§ Dataset extract:
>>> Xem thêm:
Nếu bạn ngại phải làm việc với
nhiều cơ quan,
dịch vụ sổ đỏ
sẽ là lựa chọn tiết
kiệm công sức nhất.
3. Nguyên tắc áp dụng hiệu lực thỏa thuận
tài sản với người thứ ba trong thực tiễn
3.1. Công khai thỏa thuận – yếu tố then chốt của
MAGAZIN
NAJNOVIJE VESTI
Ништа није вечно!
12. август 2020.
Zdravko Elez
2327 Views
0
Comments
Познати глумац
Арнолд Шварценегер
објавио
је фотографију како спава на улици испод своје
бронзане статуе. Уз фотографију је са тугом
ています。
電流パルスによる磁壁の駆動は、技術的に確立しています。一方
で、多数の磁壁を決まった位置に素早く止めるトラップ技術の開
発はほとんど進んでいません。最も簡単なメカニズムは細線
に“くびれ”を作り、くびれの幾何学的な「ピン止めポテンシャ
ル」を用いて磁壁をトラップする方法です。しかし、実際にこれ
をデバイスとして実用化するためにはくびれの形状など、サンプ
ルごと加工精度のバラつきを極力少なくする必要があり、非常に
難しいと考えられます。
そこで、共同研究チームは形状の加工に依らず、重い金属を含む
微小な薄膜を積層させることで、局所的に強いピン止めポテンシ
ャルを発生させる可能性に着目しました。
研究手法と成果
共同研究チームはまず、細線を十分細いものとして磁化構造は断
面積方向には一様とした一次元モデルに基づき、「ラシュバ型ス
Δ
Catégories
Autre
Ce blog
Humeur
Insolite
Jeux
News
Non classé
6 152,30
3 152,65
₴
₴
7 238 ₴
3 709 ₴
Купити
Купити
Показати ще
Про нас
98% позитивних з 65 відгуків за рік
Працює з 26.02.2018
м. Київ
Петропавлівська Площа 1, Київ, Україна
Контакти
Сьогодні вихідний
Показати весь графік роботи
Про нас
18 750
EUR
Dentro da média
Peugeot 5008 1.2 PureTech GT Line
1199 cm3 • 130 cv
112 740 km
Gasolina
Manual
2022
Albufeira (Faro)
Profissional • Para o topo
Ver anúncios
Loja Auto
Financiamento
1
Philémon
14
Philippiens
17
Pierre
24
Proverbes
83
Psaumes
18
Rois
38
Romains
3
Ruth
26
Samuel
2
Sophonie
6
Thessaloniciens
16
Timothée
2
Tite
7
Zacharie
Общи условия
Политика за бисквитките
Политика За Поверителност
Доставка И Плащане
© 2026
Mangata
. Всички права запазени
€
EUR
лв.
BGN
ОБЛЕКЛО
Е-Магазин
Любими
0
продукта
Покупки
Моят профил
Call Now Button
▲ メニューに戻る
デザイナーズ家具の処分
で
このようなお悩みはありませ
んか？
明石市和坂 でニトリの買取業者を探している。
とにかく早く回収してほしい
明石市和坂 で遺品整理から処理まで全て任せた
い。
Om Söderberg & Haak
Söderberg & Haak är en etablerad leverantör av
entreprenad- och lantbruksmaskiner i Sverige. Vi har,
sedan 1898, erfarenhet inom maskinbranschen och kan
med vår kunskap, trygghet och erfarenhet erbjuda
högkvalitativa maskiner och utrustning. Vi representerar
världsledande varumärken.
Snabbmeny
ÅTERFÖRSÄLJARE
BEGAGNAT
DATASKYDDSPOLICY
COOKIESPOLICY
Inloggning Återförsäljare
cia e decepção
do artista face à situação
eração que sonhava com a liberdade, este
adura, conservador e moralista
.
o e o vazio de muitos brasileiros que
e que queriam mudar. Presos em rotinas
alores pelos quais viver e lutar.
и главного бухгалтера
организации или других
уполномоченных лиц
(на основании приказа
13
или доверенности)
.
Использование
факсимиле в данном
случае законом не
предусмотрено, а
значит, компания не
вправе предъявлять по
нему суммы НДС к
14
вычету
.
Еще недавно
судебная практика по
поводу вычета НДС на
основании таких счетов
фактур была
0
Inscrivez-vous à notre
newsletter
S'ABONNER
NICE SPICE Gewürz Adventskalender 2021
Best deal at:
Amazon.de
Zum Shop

§ About this exercise: The records above need to be duplicated. Keep every word unchanged.

§ Solved problem:
>>> Xem thêm:
Nếu bạn ngại phải làm việc với
nhiều cơ quan,
dịch vụ sổ đỏ
sẽ là lựa chọn tiết
kiệm công sức nhất.
3. Nguyên tắc áp dụng hiệu lực thỏa thuận
tài sản với người thứ ba trong thực tiễn
3.1. Công khai thỏa thuận – yếu tố then chốt của
MAGAZIN
NAJNOVIJE VESTI
Ништа није вечно!
12. август 2020.
Zdravko Elez
2327 Views
0
Comments
Познати глумац
Арнолд Шварценегер
објавио
је фотографију како спава на улици испод своје
бронзане статуе. Уз фотографију је са тугом
ています。
電流パルスによる磁壁の駆動は、技術的に確立しています。一方
で、多数の磁壁を決まった位置に素早く止めるトラップ技術の開
発はほとんど進んでいません。最も簡単なメカニズムは細線
に“くびれ”を作り、くびれの幾何学的な「ピン止めポテンシャ
ル」を用いて磁壁をトラップする方法です。しかし、実際にこれ
をデバイスとして実用化するためにはくびれの形状など、サンプ
ルごと加工精度のバラつきを極力少なくする必要があり、非常に
難しいと考えられます。
そこで、共同研究チームは形状の加工に依らず、重い金属を含む
微小な薄膜を積層させることで、局所的に強いピン止めポテンシ
ャルを発生させる可能性に着目しました。
研究手法と成果
共同研究チームはまず、細線を十分細いものとして磁化構造は断
面積方向には一様とした一次元モデルに基づき、「ラシュバ型ス
Δ
Catégories
Autre
Ce blog
Humeur
Insolite
Jeux
News
Non classé
6 152,30
3 152,65
₴
₴
7 238 ₴
3 709 ₴
Купити
Купити
Показати ще
Про нас
98% позитивних з 65 відгуків за рік
Працює з 26.02.2018
м. Київ
Петропавлівська Площа 1, Київ, Україна
Контакти
Сьогодні вихідний
Показати весь графік роботи
Про нас
18 750
EUR
Dentro da média
Peugeot 5008 1.2 PureTech GT Line
1199 cm3 • 130 cv
112 740 km
Gasolina
Manual
2022
Albufeira (Faro)
Profissional • Para o topo
Ver anúncios
Loja Auto
Financiamento
1
Philémon
14
Philippiens
17
Pierre
24
Proverbes
83
Psaumes
18
Rois
38
Romains
3
Ruth
26
Samuel
2
Sophonie
6
Thessaloniciens
16
Timothée
2
Tite
7
Zacharie
Общи условия
Политика за бисквитките
Политика За Поверителност
Доставка И Плащане
© 2026
Mangata
. Всички права запазени
€
EUR
лв.
BGN
ОБЛЕКЛО
Е-Магазин
Любими
0
продукта
Покупки
Моят профил
Call Now Button
▲ メニューに戻る
デザイナーズ家具の処分
で
このようなお悩みはありませ
んか？
明石市和坂 でニトリの買取業者を探している。
とにかく早く回収してほしい
明石市和坂 で遺品整理から処理まで全て任せた
い。
Om Söderberg & Haak
Söderberg & Haak är en etablerad leverantör av
entreprenad- och lantbruksmaskiner i Sverige. Vi har,
sedan 1898, erfarenhet inom maskinbranschen och kan
med vår kunskap, trygghet och erfarenhet erbjuda
högkvalitativa maskiner och utrustning. Vi representerar
världsledande varumärken.
Snabbmeny
ÅTERFÖRSÄLJARE
BEGAGNAT
DATASKYDDSPOLICY
COOKIESPOLICY
Inloggning Återförsäljare
cia e decepção
do artista face à situação
eração que sonhava com a liberdade, este
adura, conservador e moralista
.
o e o vazio de muitos brasileiros que
e que queriam mudar. Presos em rotinas
alores pelos quais viver e lutar.
и главного бухгалтера
организации или других
уполномоченных лиц
(на основании приказа
13
или доверенности)
.
Использование
факсимиле в данном
случае законом не
предусмотрено, а
значит, компания не
вправе предъявлять по
нему суммы НДС к
14
вычету
.
Еще недавно
судебная практика по
поводу вычета НДС на
основании таких счетов
фактур была
0
Inscrivez-vous à notre
newsletter
S'ABONNER
NICE SPICE Gewürz Adventskalender 2021
Best deal at:
Amazon.de
Zum Shop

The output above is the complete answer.